Opinion
CV-21-01088-PHX-DWL (JZB)
03-17-2022
Jabril Caldwell-Parker, Plaintiff, v. Surprise Police Department, et al., Defendants.
ORDER
Dominic W. Lanza United States District Judge
In January 2022, pro se Plaintiff Jabril Caldwell-Parker (“Plaintiff”) showed up late for his deposition, refused to answer certain questions, and then left. In response, Defendants moved for sanctions. After receiving briefing and holding a show-cause hearing, Magistrate Judge Boyle-to whom this case has been referred for pretrial proceedings-issued a report and recommendation (“R&R”) concluding that Defendants' motion should be granted. (Doc. 67.)
Now pending before the Court are Plaintiff's objections to the R&R. (Docs. 70, 71.) For the following reasons, the objections are overruled and the R&R is adopted.
BACKGROUND
In this action, Plaintiff asserts claims under 42 U.S.C. § 1983 against the Surprise Police Department (“SPD”) and various members of the SPD for, inter alia, “violat[ing] the Fourth Amendment by encouraging and enacting an unjustifiable arrest leading to an unfair[] court warrant” and violating the Fifth Amendment via an “unlawful seizure.” (Doc. 14 at 1-4.) The action has been referred to Judge Boyle for all pretrial proceedings. (Doc. 2.)

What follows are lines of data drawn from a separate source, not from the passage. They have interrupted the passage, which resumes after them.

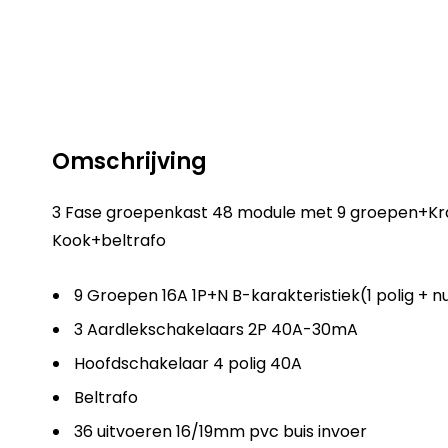
Omschrijving
3 Fase groepenkast 48 module met 9 groepen+K
Kook+beltrafo
9 Groepen 16A 1P+N B-karakteristiek(1 polig + nu
3 Aardlekschakelaars 2P 40A-30mA
Hoofdschakelaar 4 polig 40A
Beltrafo
36 uitvoeren 16/19mm pvc buis invoer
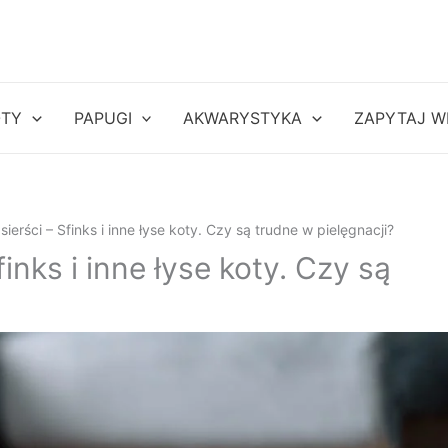
OTY
PAPUGI
AKWARYSTYKA
ZAPYTAJ W
ierści – Sfinks i inne łyse koty. Czy są trudne w pielęgnacji?
inks i inne łyse koty. Czy są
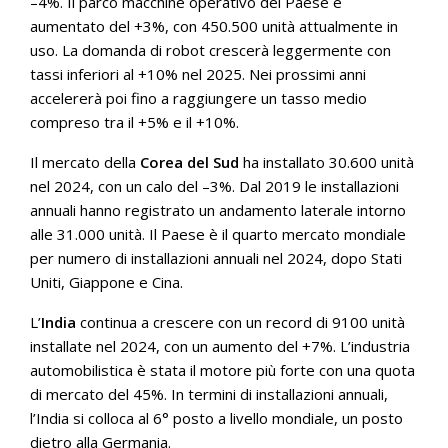
–4%. Il parco macchine operativo del Paese è
aumentato del +3%, con 450.500 unità attualmente in
uso. La domanda di robot crescerà leggermente con
tassi inferiori al +10% nel 2025. Nei prossimi anni
accelererà poi fino a raggiungere un tasso medio
compreso tra il +5% e il +10%.
Il mercato della
Corea del Sud
ha installato 30.600 unità
nel 2024, con un calo del –3%. Dal 2019 le installazioni
annuali hanno registrato un andamento laterale intorno
alle 31.000 unità. Il Paese è il quarto mercato mondiale
per numero di installazioni annuali nel 2024, dopo Stati
Uniti, Giappone e Cina.
L’
India
continua a crescere con un record di 9100 unità
installate nel 2024, con un aumento del +7%. L’industria
automobilistica è stata il motore più forte con una quota
di mercato del 45%. In termini di installazioni annuali,
l’India si colloca al 6° posto a livello mondiale, un posto
dietro alla Germania.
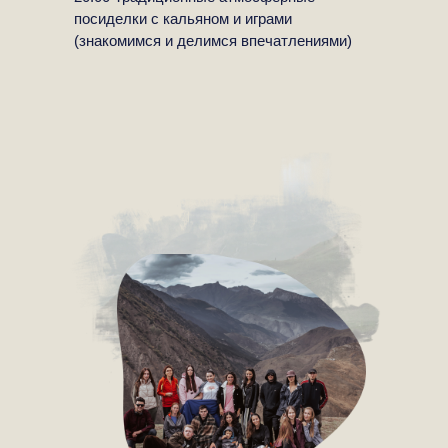
посиделки с кальяном и играми
(знакомимся и делимся впечатлениями)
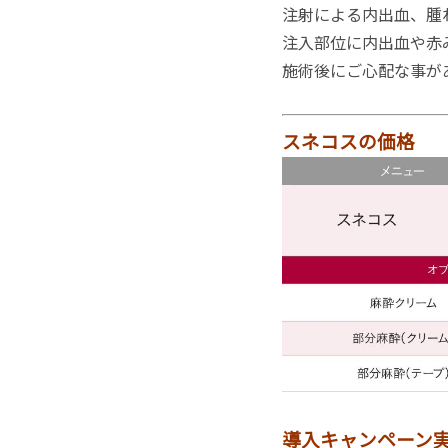
注射による内出血、腫
注入部位に内出血や赤
施術後にご心配な事が
スネコスの価格
導入キャンペーン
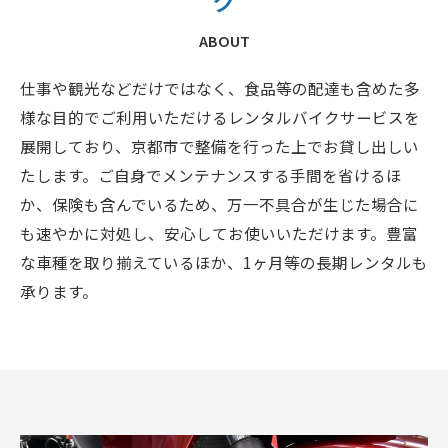
ク
ABOUT
仕事や観光などだけではなく、食品等の配達も含めた多
様な目的でご利用いただけるレンタルバイクサービスを
展開しており、京都市で整備を行った上でお貸し出しい
たします。ご自身でメンテナンスする手間を省けるほ
か、保険も含んでいるため、万一不具合が生じた場合に
も速やかに対処し、安心してお使いいただけます。豊富
な車種を取り揃えているほか、1ヶ月等の長期レンタルも
承ります。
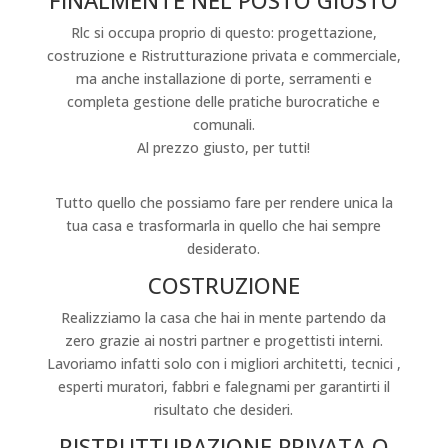
FINALMENTE NEL POSTO GIUSTO
Rlc si occupa proprio di questo: progettazione,
costruzione e Ristrutturazione privata e commerciale,
ma anche installazione di porte, serramenti e
completa gestione delle pratiche burocratiche e
comunali.
Al prezzo giusto, per tutti!
I NOSTRI SERVIZI
Tutto quello che possiamo fare per rendere unica la
tua casa e trasformarla in quello che hai sempre
desiderato.
COSTRUZIONE
Realizziamo la casa che hai in mente partendo da
zero grazie ai nostri partner e progettisti interni.
Lavoriamo infatti solo con i migliori architetti, tecnici ,
esperti muratori, fabbri e falegnami per garantirti il
risultato che desideri.
RISTRUTTURAZIONE PRIVATA O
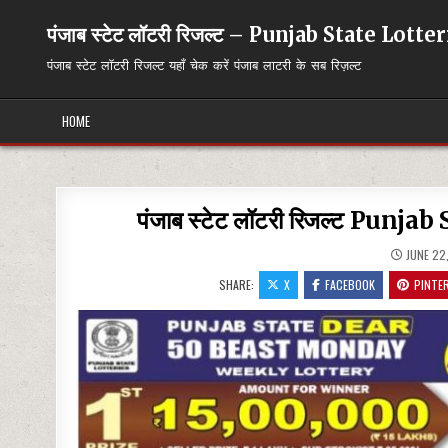
Skip
to
पंजाब स्टेट लॉटरी रिजल्ट – Punjab State Lott
content
पंजाब स्टेट लॉटरी रिजल्ट यहाँ चेक करें पंजाब लाटरी के सब रिज़ल्ट
HOME
पंजाब स्टेट लॉटरी रिजल्ट Pun
JUNE 22
SHARE:
X
FACEBOOK
PINTE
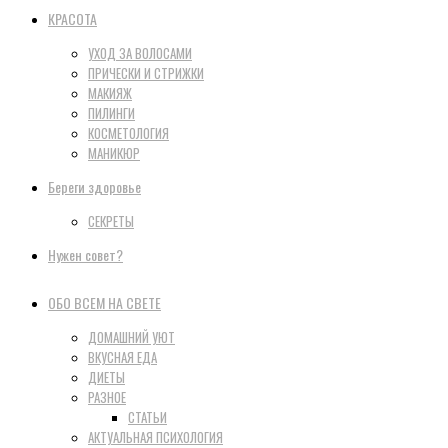
КРАСОТА
УХОД ЗА ВОЛОСАМИ
ПРИЧЕСКИ И СТРИЖКИ
МАКИЯЖ
ПИЛИНГИ
КОСМЕТОЛОГИЯ
МАНИКЮР
Береги здоровье
СЕКРЕТЫ
Нужен совет?
ОБО ВСЕМ НА СВЕТЕ
ДОМАШНИЙ УЮТ
ВКУСНАЯ ЕДА
ДИЕТЫ
РАЗНОЕ
СТАТЬИ
АКТУАЛЬНАЯ ПСИХОЛОГИЯ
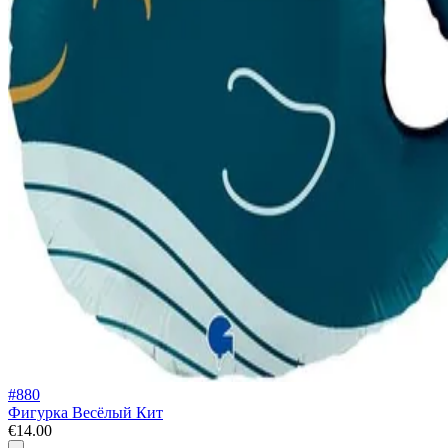
#880
Фигурка Весёлый Кит
€14.00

On January 21, 2022, Plaintiff's deposition was scheduled to take place at 9:30 a.m. at defense counsel's office. (Doc. 48.) Plaintiff arrived approximately two hours late, then refused to answer certain questions before leaving. (Doc. 67 at 1.) Afterward, Defendants filed a motion for sanctions. (Doc. 54.) The motion sought the dismissal of Plaintiff's lawsuit, “or, at the very minimum, . . . an award of attorney's fees.” (Id. at 1.)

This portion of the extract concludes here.